# I'll go with him.



## hobbs27 (May 27, 2012)

I don't watch these guys show, but seen their commercials. I never would have guessed he has such a passion for our Lord.


----------



## Ronnie T (May 27, 2012)

Love it.

.


----------



## thedeacon (May 29, 2012)

Can't get enough of preaching like that.


----------



## mountainraider68 (May 29, 2012)

Oh yeah!!!


----------



## Vmarsh (May 29, 2012)

just watched that clip yesterday actually. main reason my family and i love the show.


----------



## stringmusic (May 30, 2012)

Phil is awesome!!


----------



## bullethead (May 31, 2012)

I think Phil and his family are a great bunch of people, I enjoy watching their shows too. He needs to research his method of counting back time to prove a god-man though.


----------



## gordon 2 (May 31, 2012)

bullethead said:


> I think Phil and his family are a great bunch of people, I enjoy watching their shows too. He needs to research his method of counting back time to prove a god-man though.



And controling beavers. Beavers are just big rodents. They're suckers for traps and bait. Can you say Connibear #10? And them is real good eatin roasted and stewed.  Happy. Happy. Happy.


----------



## bullethead (May 31, 2012)

gordon 2 said:


> And controling beavers. Beavers are just big rodents. They're suckers for traps and bait. Can you say Connibear #10? And them is real good eatin roasted and stewed.  Happy. Happy. Happy.

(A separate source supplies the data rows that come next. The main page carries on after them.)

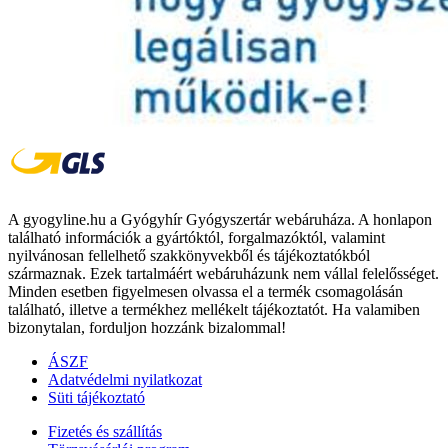
A gyogyline.hu a Gyógyhír Gyógyszertár webáruháza. A honlapon
található információk a gyártóktól, forgalmazóktól, valamint
nyilvánosan fellelhető szakkönyvekből és tájékoztatókból
származnak. Ezek tartalmáért webáruházunk nem vállal felelősséget.
Minden esetben figyelmesen olvassa el a termék csomagolásán
található, illetve a termékhez mellékelt tájékoztatót. Ha valamiben
bizonytalan, forduljon hozzánk bizalommal!
ÁSZF
Adatvédelmi nyilatkozat
Süti tájékoztató
Fizetés és szállítás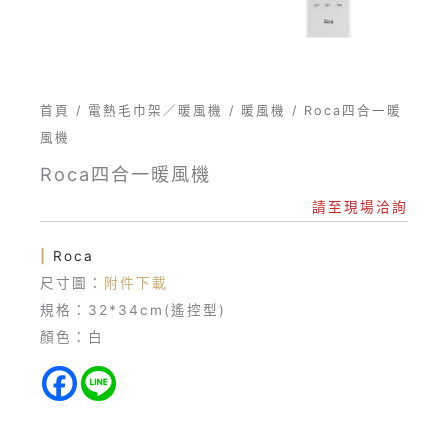
首頁
/
電熱毛巾架／暖風機
/
暖風機
/ Roca四合一暖
風機
Roca四合一暖風機
請至現場洽詢
|
Roca
尺寸圖：
附件下載
規格：32*34cm(遙控型)
顏色：白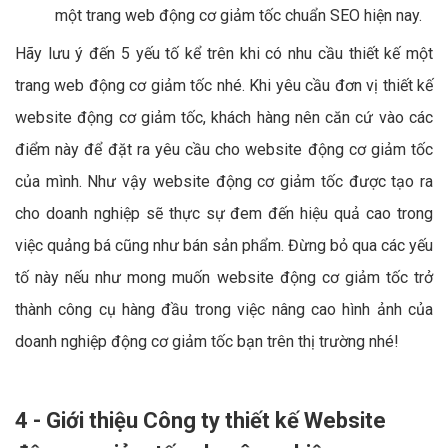
một trang web động cơ giảm tốc chuẩn SEO hiện nay.
Hãy lưu ý đến 5 yếu tố kể trên khi có nhu cầu thiết kế một
trang web động cơ giảm tốc nhé. Khi yêu cầu đơn vị thiết kế
website động cơ giảm tốc, khách hàng nên căn cứ vào các
điểm này để đặt ra yêu cầu cho website động cơ giảm tốc
của mình. Như vậy website động cơ giảm tốc được tạo ra
cho doanh nghiệp sẽ thực sự đem đến hiệu quả cao trong
việc quảng bá cũng như bán sản phẩm. Đừng bỏ qua các yếu
tố này nếu như mong muốn website động cơ giảm tốc trở
thành công cụ hàng đầu trong việc nâng cao hình ảnh của
doanh nghiệp động cơ giảm tốc bạn trên thị trường nhé!
4 - Giới thiệu Công ty thiết kế Website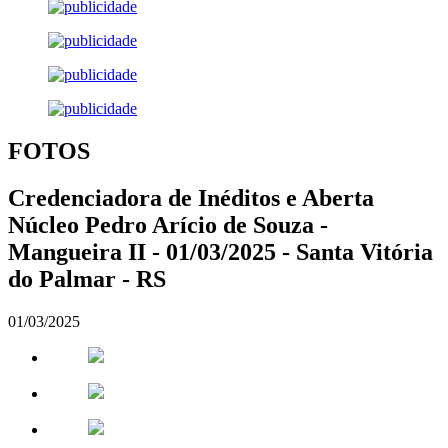
FOTOS
Credenciadora de Inéditos e Aberta
Núcleo Pedro Arício de Souza -
Mangueira II - 01/03/2025 - Santa Vitória
do Palmar - RS
01/03/2025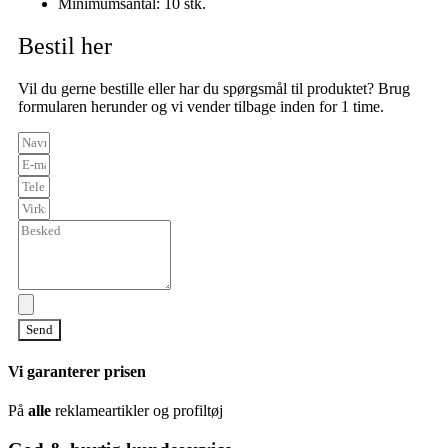
Minimumsantal: 10 stk.
Bestil her
Vil du gerne bestille eller har du spørgsmål til produktet? Brug
formularen herunder og vi vender tilbage inden for 1 time.
Send
Vi garanterer prisen
På
alle
reklameartikler og profiltøj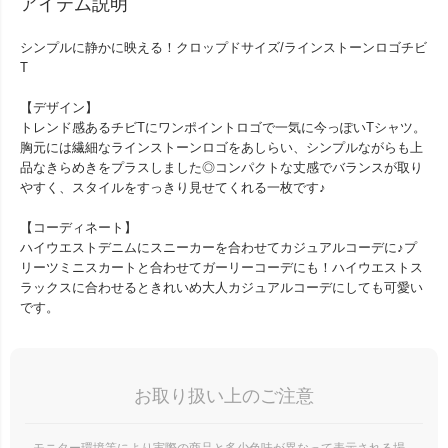
アイテム説明
シンプルに静かに映える！クロップドサイズ/ラインストーンロゴチビ
T
【デザイン】
トレンド感あるチビTにワンポイントロゴで一気に今っぽいTシャツ。
胸元には繊細なラインストーンロゴをあしらい、シンプルながらも上
品なきらめきをプラスしました◎コンパクトな丈感でバランスが取り
やすく、スタイルをすっきり見せてくれる一枚です♪
【コーディネート】
ハイウエストデニムにスニーカーを合わせてカジュアルコーデに♪プ
リーツミニスカートと合わせてガーリーコーデにも！ハイウエストス
ラックスに合わせるときれいめ大人カジュアルコーデにしても可愛い
です。
お取り扱い上のご注意
モニター環境等により実際の商品と多少色味が異なって表示される場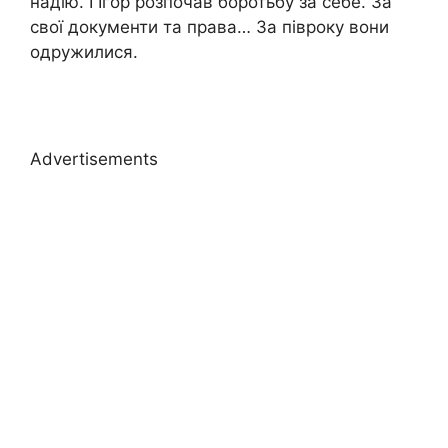
надію. І Ігор розпочав боротьбу за себе. За
свої документи та права… За півроку вони
одружилися.
Advertisements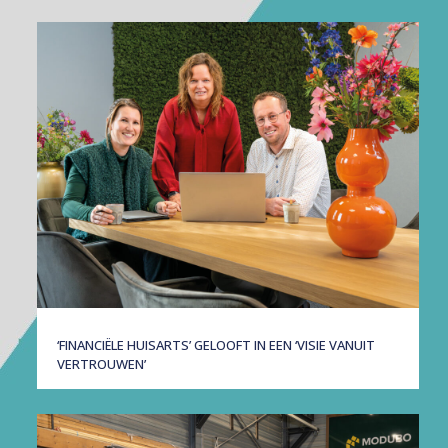
‘FINANCIËLE HUISARTS’ GELOOFT IN EEN ‘VISIE VANUIT
VERTROUWEN’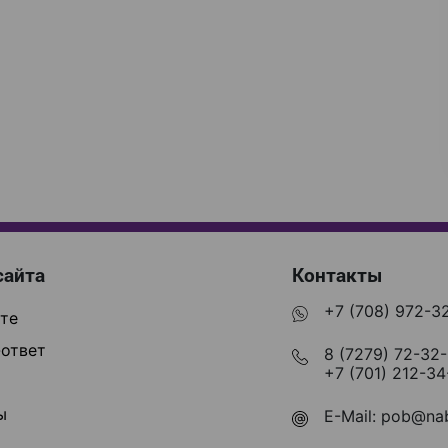
сайта
Контакты
+7 (708) 972-3
те
ответ
8 (7279) 72-32
+7 (701) 212-34
ы
E-Mail:
pob@nab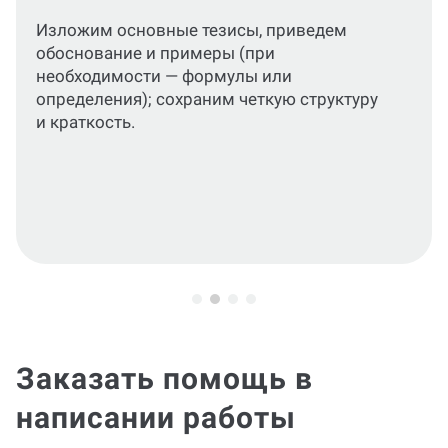
Приведем работу и графические
материалы в соответствие актуальным
стандартам или требованиям вашего
ВУЗа.
Заказать помощь в
написании работы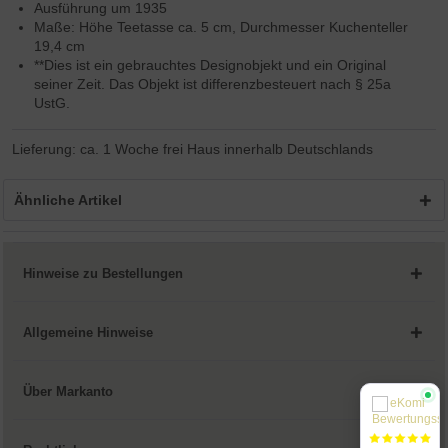
Ausführung um 1935
Maße: Höhe Teetasse ca. 5 cm, Durchmesser Kuchenteller
19,4 cm
**Dies ist ein gebrauchtes Designobjekt und ein Original
seiner Zeit. Das Objekt ist differenzbesteuert nach § 25a
UstG.
Lieferung: ca. 1 Woche frei Haus innerhalb Deutschlands
Ähnliche Artikel
Hinweise zu Bestellungen
Allgemeine Hinweise
Über Markanto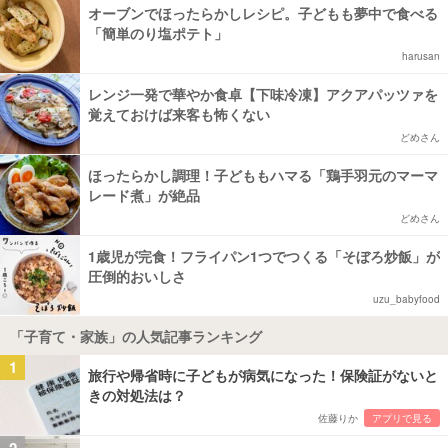
オーブンでほったらかしレシピ。子どもも夢中で食べる
「簡単のり塩ポテト」
harusan
レンジ一発で華やか食卓【下味冷凍】アクアパッツァを
覚えておけば来客も怖くない
どめさん
ほったらかし調理！子どももハマる「鶏手羽元のマーマ
レード煮」が絶品
どめさん
1歳児が完食！フライパン1つでつくる「そぼろ炒飯」が
圧倒的おいしさ
uzu_babyfood
「子育て・家族」の人気記事ランキング
1
旅行や帰省時に子どもが病気になった！保険証がないと
きの対処法は？
佐藤りか
アプリで見る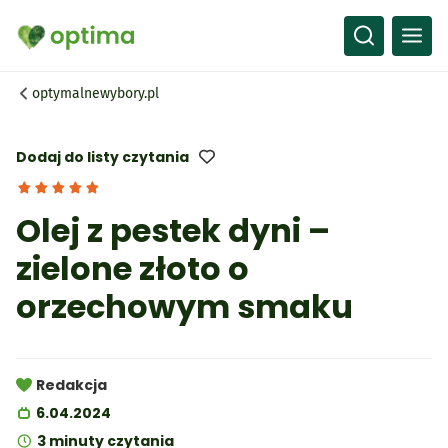
Wszystko
Przepisy
optymalnewybory.pl
Artykuły
Słownik
Dodaj do listy czytania
Olej z pestek dyni –
zielone złoto o
orzechowym smaku
Redakcja
6.04.2024
3 minuty czytania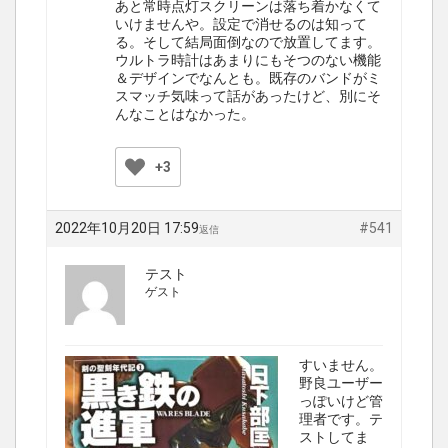
あと常時点灯スクリーンは落ち着かなくて
いけませんや。設定で消せるのは知って
る。そして結局面倒なので放置してます。
ウルトラ時計はあまりにもそつのない機能
＆デザインでなんとも。既存のバンドがミ
スマッチ気味って話があったけど、別にそ
んなことはなかった。
+3
2022年10月20日 17:59
#541
返信
テスト
ゲスト
すいません。
野良ユーザー
っぽいけど管
理者です。テ
ストしてま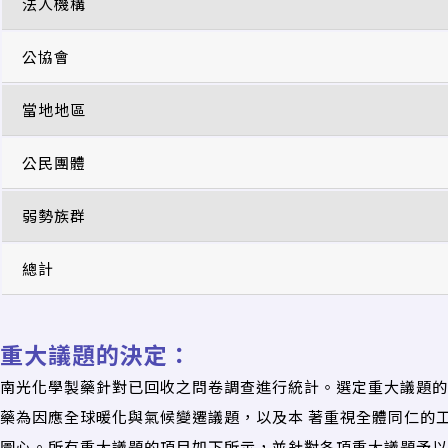
法人機構
公協會
當地地區
公民團體
弱勢族群
總計
重大議題的決定：
南光化學製藥針對已回收之問卷調查進行統計。選定重大議題的
藥為因應全球暖化與氣候變遷議題，以及本 著重視全體同仁的
圖心。所有重大議題的項目如下所示，並針對各項重大議題予以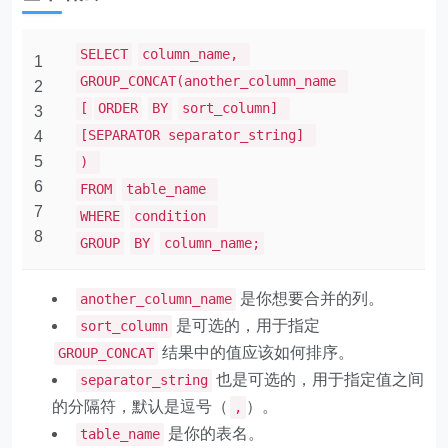
SELECT
column_name,
1
GROUP_CONCAT(another_column_name
2
[
ORDER
BY
sort_column]
3
[SEPARATOR separator_string]
4
5
)
6
FROM
table_name
7
WHERE
condition
8
GROUP
BY
column_name;
是你想要合并的列。
another_column_name
是可选的，用于指定
sort_column
结果中的值应该如何排序。
GROUP_CONCAT
也是可选的，用于指定值之间
separator_string
的分隔符，默认是逗号（
）。
,
是你的表名。
table_name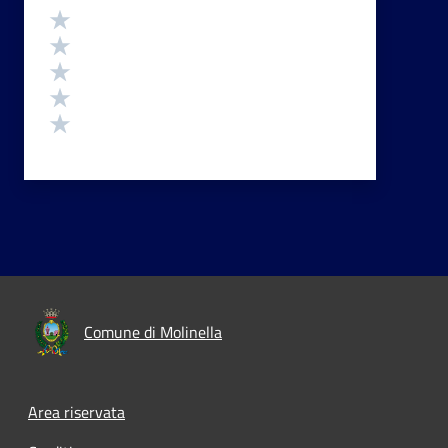
Valutazione
Valuta 5 stelle su 5
Valuta 4 stelle su 5
Valuta 3 stelle su 5
Valuta 2 stelle su 5
Valuta 1 stelle su 5
Comune di Molinella
Area riservata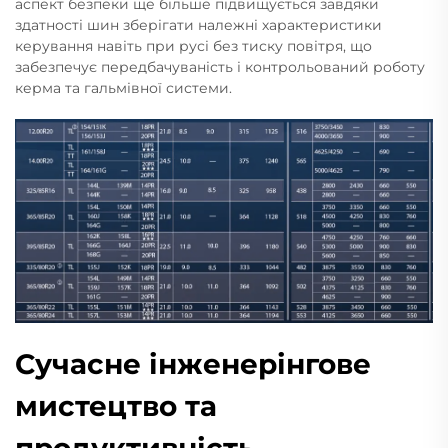
аспект безпеки ще більше підвищується завдяки
здатності шин зберігати належні характеристики
керування навіть при русі без тиску повітря, що
забезпечує передбачуваність і контрольований роботу
керма та гальмівної системи.
Сучасне інженерінгове
мистецтво та
продуктивність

Don't forget about a cassette filled with the sounds of running water from Uncle Si's bath.......boom.boom.boom.


----------



## gordon 2 (May 31, 2012)

bullethead said:


> Don't forget about a cassette filled with the sounds of running water from Uncle Si's bath.......boom.boom.boom.



They fight like marines do. They persue the treat and open up with all they got...no matter what. The only thing missing from all the fireworks are smoke and called in air strikes. ( I wonder if they can make a call for that?)

Yea they fragged a perfectly good radio--- Collateral damage I guess.  The fog of war...etc...LOL

I got another suggestin for them... Just before dark, if you got your sharp shooters placed correctly with spotters that can shut up....the brains of the beaver operation and the old trap shy hi ranking beavers usually come out to eat, meet and greet, in the open.

Beaver fightin is a nine inning game...U got to pace yourself...and play the whole team.


----------



## barryl (Dec 30, 2012)

Thank You, Lord Jesus !!!!!!!!!!!!!!!!!!!! I'm just a little slow, sometimes !!


----------



## StriperAddict (Dec 31, 2012)

barryl said:


> Thank You, Lord Jesus !!!!!!!!!!!!!!!!!!!! I'm just a little slow, sometimes !!



Slow? LOL, I finally pulled this up today too... 
Solid stuff ! 
While I have web until the clock strikes midnight (internet contract expires and "funds -r low"), I'll download a few more of his vid's to mp3's.


----------



## egomaniac247 (Jan 2, 2013)

http://youtu.be/RoZ7VzBECUQ


Jase does some too and is very entertaining as well


----------